One Cent Magenta by James Barron

One Cent Magenta by James Barron

Author:James Barron
Language: eng
Format: epub
Publisher: Affirm Press


She sent the stamp to London, where the experts at the Royal Philatelic Society examined it and pronounced it genuine. She consigned it for an auction in London in October 1935, with a reserve—a minimum selling price— of $42,500, or at least $590,000 in 2016 dollars. The bidding opened at £3,500 ($16,000) and topped out at £7,500, $4,500 short of the threshold. The stamp was withdrawn without being sold, disappointing a Pemberton yet again. The final bid came from Percy Loines Pemberton, perhaps to avenge his father, Edward Loines Pemberton, who had declared the stamp genuine but had been late with his check in 1878.

Back in the United States, Colonel Edward Howland Robinson Green was prepared to pay $40,000 for the one-cent magenta. The New York Times reported that Green would have, “had he lived a month longer.” Green was an eccentric multimillionaire in his late sixties who, like Hind, bought everything in sight. He was the genial counterpoint to his mother, Hetty Green, who was known as the “Witch of Wall Street”—famous for her success, infamous for her stinginess, her pettiness, her nastiness. But his death in 1936 dashed the deal for the one-cent magenta. Later the Times said Mrs. Hind turned down another $40,000 offer, this time from a British collector. Like Hind in 1931, she then raised the price. She insisted she would not sell for less than $50,000. In 1938, she turned to another stamp dealer, Ernest G. Jarvis, who set a more realistic price of $37,500. Still it did not sell.

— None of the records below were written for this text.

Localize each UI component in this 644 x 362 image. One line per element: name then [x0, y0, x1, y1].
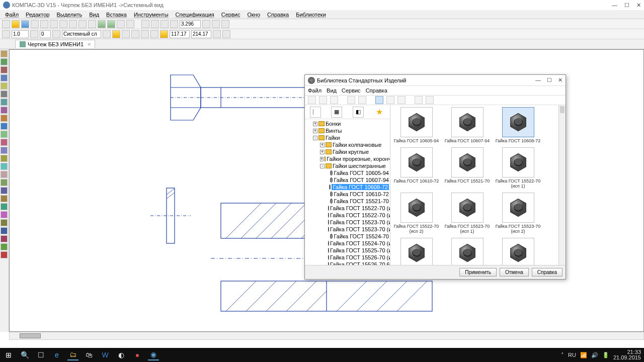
side-tool-button[interactable] — [1, 187, 8, 194]
cancel-button[interactable]: Отмена — [500, 268, 529, 277]
side-tool-button[interactable] — [1, 115, 8, 122]
menu-item[interactable]: Библиотеки — [293, 11, 329, 18]
side-tool-button[interactable] — [1, 251, 8, 258]
zoom-out-button[interactable] — [151, 20, 159, 28]
tree-node[interactable]: -Гайки — [306, 134, 389, 141]
tree-node[interactable]: Гайка ГОСТ 10605-94 — [306, 169, 389, 176]
thumbnail-item[interactable]: Гайка ГОСТ 15521-70 — [443, 147, 491, 189]
tree-node[interactable]: -Гайки шестигранные — [306, 162, 389, 169]
side-tool-button[interactable] — [1, 171, 8, 178]
preview-button[interactable] — [40, 20, 48, 28]
network-icon[interactable]: 📶 — [580, 352, 587, 358]
menu-item[interactable]: Справка — [366, 87, 387, 94]
side-tool-button[interactable] — [1, 211, 8, 218]
kompas-taskbar-icon[interactable]: ◉ — [148, 349, 159, 360]
menu-item[interactable]: Выделить — [53, 11, 85, 18]
thumbnail-item[interactable] — [443, 238, 491, 265]
thumbnail-item[interactable]: Гайка ГОСТ 10607-94 — [443, 107, 491, 143]
help-button[interactable]: Справка — [532, 268, 562, 277]
layer-button[interactable] — [52, 30, 60, 38]
edge-icon[interactable]: e — [51, 349, 62, 360]
maximize-button[interactable]: ☐ — [624, 2, 629, 9]
expand-icon[interactable]: + — [313, 129, 317, 133]
tree-node[interactable]: Гайка ГОСТ 10608-72 — [306, 184, 389, 191]
menu-item[interactable]: Справка — [264, 11, 292, 18]
app-icon[interactable]: ● — [132, 349, 143, 360]
help-button[interactable] — [415, 96, 423, 104]
tree-node[interactable]: Гайка ГОСТ 15524-70 — [306, 233, 389, 240]
info-button[interactable] — [426, 96, 434, 104]
tray-up-icon[interactable]: ˄ — [561, 352, 564, 358]
dd-button[interactable] — [30, 30, 38, 38]
undo-button[interactable] — [78, 20, 87, 28]
search-icon[interactable]: 🔍 — [19, 349, 30, 360]
side-tool-button[interactable] — [1, 58, 8, 65]
copy-button[interactable] — [59, 20, 67, 28]
menu-item[interactable]: Редактор — [23, 11, 52, 18]
view-large-icons-button[interactable] — [375, 96, 383, 104]
tab-close-icon[interactable]: × — [88, 41, 91, 47]
menu-item[interactable]: Вид — [86, 11, 102, 18]
explorer-icon[interactable]: 🗂 — [67, 349, 78, 360]
redo-button[interactable] — [88, 20, 96, 28]
side-tool-button[interactable] — [1, 147, 8, 154]
tree-node[interactable]: +Гайки круглые — [306, 148, 389, 155]
new-button[interactable] — [2, 20, 10, 28]
side-tool-button[interactable] — [1, 235, 8, 242]
menu-item[interactable]: Сервис — [218, 11, 244, 18]
coord-y-input[interactable] — [191, 30, 211, 38]
tree-node[interactable]: Гайка ГОСТ 15526-70 6и... — [306, 261, 389, 265]
dialog-maximize-button[interactable]: ☐ — [547, 77, 552, 83]
zoom-in-button[interactable] — [141, 20, 149, 28]
side-tool-button[interactable] — [1, 219, 8, 226]
menu-item[interactable]: Инструменты — [131, 11, 172, 18]
tool-button[interactable] — [221, 20, 229, 28]
scale-input[interactable] — [12, 30, 29, 38]
side-tool-button[interactable] — [1, 50, 8, 57]
menu-item[interactable]: Файл — [2, 11, 22, 18]
side-tool-button[interactable] — [1, 74, 8, 81]
thumbnail-item[interactable]: Гайка ГОСТ 10605-94 — [392, 107, 440, 143]
side-tool-button[interactable] — [1, 90, 8, 98]
angle-button[interactable] — [150, 30, 158, 38]
tool-button[interactable] — [107, 20, 115, 28]
side-tool-button[interactable] — [1, 163, 8, 170]
side-tool-button[interactable] — [1, 123, 8, 130]
thumbnail-item[interactable]: Гайка ГОСТ 15522-70 (исп 2) — [392, 193, 440, 234]
parts-tree[interactable]: +Бонки+Винты-Гайки+Гайки колпачковые+Гай… — [305, 119, 390, 265]
coord-x-input[interactable] — [170, 30, 190, 38]
menu-item[interactable]: Вид — [327, 87, 337, 94]
side-tool-button[interactable] — [1, 66, 8, 73]
mode-favorites-icon[interactable]: ★ — [374, 107, 385, 118]
volume-icon[interactable]: 🔊 — [591, 352, 598, 358]
tree-node[interactable]: Гайка ГОСТ 15522-70 (и... — [306, 212, 389, 219]
side-tool-button[interactable] — [1, 139, 8, 146]
thumbnail-item[interactable]: Гайка ГОСТ 15523-70 (исп 2) — [494, 193, 542, 234]
side-tool-button[interactable] — [1, 99, 8, 106]
battery-icon[interactable]: 🔋 — [602, 352, 609, 358]
paste-button[interactable] — [69, 20, 77, 28]
menu-item[interactable]: Файл — [308, 87, 321, 94]
dialog-titlebar[interactable]: Библиотека Стандартных Изделий — ☐ ✕ — [305, 75, 566, 86]
tree-node[interactable]: Гайка ГОСТ 15524-70 (и... — [306, 240, 389, 247]
side-tool-button[interactable] — [1, 195, 8, 202]
expand-icon[interactable]: + — [313, 122, 317, 126]
expand-icon[interactable]: + — [320, 157, 324, 161]
tree-node[interactable]: Гайка ГОСТ 15526-70 (и... — [306, 254, 389, 261]
dialog-minimize-button[interactable]: — — [535, 77, 541, 83]
tool-button[interactable] — [308, 96, 316, 104]
tree-node[interactable]: Гайка ГОСТ 15521-70 — [306, 198, 389, 205]
language-indicator[interactable]: RU — [568, 352, 576, 358]
view-select[interactable] — [62, 30, 101, 38]
insert-button[interactable] — [347, 96, 355, 104]
apply-button[interactable]: Применить — [459, 268, 497, 277]
print-button[interactable] — [31, 20, 39, 28]
windows-taskbar[interactable]: ⊞ 🔍 ☐ e 🗂 🛍 W ◐ ● ◉ ˄ RU 📶 🔊 🔋 21:33 21.… — [0, 348, 644, 362]
mode-grid-icon[interactable]: ▦ — [331, 107, 342, 118]
menu-item[interactable]: Спецификация — [173, 11, 217, 18]
find-button[interactable] — [319, 96, 327, 104]
thumbnail-item[interactable]: Гайка ГОСТ 15522-70 (исп 1) — [494, 147, 542, 189]
thumbnail-item[interactable]: Гайка ГОСТ 10608-72 — [494, 107, 542, 143]
side-tool-button[interactable] — [1, 131, 8, 138]
side-tool-button[interactable] — [1, 203, 8, 210]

She had steadily increased the insurance coverage of the stamp over the years, eventually valuing the stamp at $48,800. But she had no passion for stamps, and probably no patience for them, either. “She has none of the reverence for the stamp that collectors feel for [the one-cent magenta],” a reporter observed, noting the irony of her claim on it: “A woman who never collected anything in her life owns a stamp that makes stamp collectors shiver in awe.” She did not express awe or affection for her most valuable possession. She merely said it was “terribly homely.” She tried to rid herself of the stamp, but not at a loss. She turned down offers ranging from $25,000 to $38,000 in 1940 before she entrusted the stamp to a retailer that was bigger and more “Barnumesque” than any that had handled the stamp before—Macy’s. Macy’s had a stamp department in those days (as did its rival, Gimbel’s), and promised exposure.

The promises came from Finbar B. Kenny, the precocious—he was in his twenties at the time—manager of Macy’s stamp department. He became the stamp’s guardian and promoter. Mrs. Hind became the stamp’s escort. He arranged for the one-cent magenta to go to the World’s Fair. She dressed the part, in a fur jacket, and was photographed looking at the one-cent magenta. In newspapers that did not print color photographs, caption writers had to explain: “That little black spot on the table [in front of Mrs. Hind] is worth $50,000.